Blair said slowly, "Cascade is Jim's territory. He mightn't react well to having another sentinel here."
"What makes you think that?" Jasmine asked.
"I told you... Some months ago another sentinel turned up in Cascade. Jim reacted very badly. She wanted me to be her guide... and when she realized I was totally committed to Jim... "
"But Johnny has a guide. Me. He doesn't need you," Jasmine said.
"That might make a difference. But if there's a problem... Don't get me wrong, I know you both need a lot of help still and I'd be happy to help you, but my main responsibility is Jim, and if he does react badly - " He looked at John. "If he does, you'll need to get Johnny out of Cascade. It would probably be all right to keep in touch by letter or email or even phone, but you'd have to leave Cascade."
"I understand," John replied.
"Let's just see how things work out," Simon said as he turned into Musgrove's parking lot.
***
The receptionist looked slightly startled when the group - this time consisting of five people rather than four - entered, with the fifth man, who looked somewhat unsteady on his feet, being assisted by Simon Banks.
"Mr. Banks?" she asked.
"We'd like to see Jim again, please."
"His brother is with him at the moment."
"That's all right," Blair said. "I know Stephen quite well. I don't think he'll be too worried about our visit."
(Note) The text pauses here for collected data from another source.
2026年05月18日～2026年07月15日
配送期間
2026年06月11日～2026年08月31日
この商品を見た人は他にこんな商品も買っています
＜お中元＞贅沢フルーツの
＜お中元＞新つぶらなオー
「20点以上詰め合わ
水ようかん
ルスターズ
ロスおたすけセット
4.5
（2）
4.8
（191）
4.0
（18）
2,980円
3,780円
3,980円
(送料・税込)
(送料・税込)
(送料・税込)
She frowned slightly. She knew Simon well; but he had already arrived the previous day with three strangers and now here was a fourth stranger, one who hadn't visited before yet claimed to know their patient's brother. Blair smiled at her, although smiling was the last thing he felt like doing. "If it would make you happier, go and ask Stephen if he objects to Blair visiting."
She nodded and headed for the corridor leading into the building. They watched her walking briskly along it, then after an almost perfunctory knock, entering the room that Simon knew very well, and closing the door quietly behind her.
They heard the yell - "Blair!" Then, slightly quieter, "He's here?" before the door flew open, and Stephen rushed down the corridor, almost knocking the group down in his haste. "Blair! At last! Where have you been?"
"Long story, Stephen, but the nearest we can figure is that when Jim zoned out I lost consciousness, and I've been lying unconscious in Cascade Community Care with nobody knowing I was there. Simon found me fairly late yesterday. Jasmine here is a guide and she managed to pull me back to consciousness; now I need to see Jim."
"Damned right you need to see Jim! Do you think... How quickly will you be able to pull him back?" Stephen asked.
"I don't know; a zone as serious as he's suffered... I might need to stay over tonight and I don't think the staff here will be happy about that."
"I'll authorize it - "
"And I'll pay," John said. He gave a wry grin. "They won't turn down a week's fee for what might only be one night."
Stephen glanced at him. "Sorry? You are... ?"
"John Duncan, from Tacoma. I'm part of the long story."
"Okay. Well, come on!" Stephen turned to the corridor, and saw the receptionist standing there looking far from happy. "It's all right, June," he went on. "But there is just one thing - Blair might be staying with Jim overnight."
"What? Mr. Ellison, I can't authorize that!"
"How much?" John asked.
"What - ?"
"Of course we'll pay for the privilege of having Mr. Sandburg staying tonight."
"And if you want your patient to recover, believe me when I say that Blair is the best medicine he could receive," Stephen went on. "And excellent as this place is, if I tell my father that you seem more interested in getting money for keeping Jim here than actually helping him to recover so that he can leave, he will transfer Jim to somewhere else." He turned to re-enter the room.
As June moved back to Reception, they all crowded into Jim's room.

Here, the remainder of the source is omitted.